(Items from a data source)
--------
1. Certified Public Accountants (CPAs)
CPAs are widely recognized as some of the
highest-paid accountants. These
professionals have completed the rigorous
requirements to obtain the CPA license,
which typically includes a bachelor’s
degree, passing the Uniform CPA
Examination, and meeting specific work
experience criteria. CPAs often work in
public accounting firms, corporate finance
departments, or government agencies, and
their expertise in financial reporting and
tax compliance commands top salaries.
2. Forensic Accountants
--------
*Required work:* Each line above must be returned exactly as written.

*Task solution:*
1. Certified Public Accountants (CPAs)
CPAs are widely recognized as some of the
highest-paid accountants. These
professionals have completed the rigorous
requirements to obtain the CPA license,
which typically includes a bachelor’s
degree, passing the Uniform CPA
Examination, and meeting specific work
experience criteria. CPAs often work in
public accounting firms, corporate finance
departments, or government agencies, and
their expertise in financial reporting and
tax compliance commands top salaries.
2. Forensic Accountants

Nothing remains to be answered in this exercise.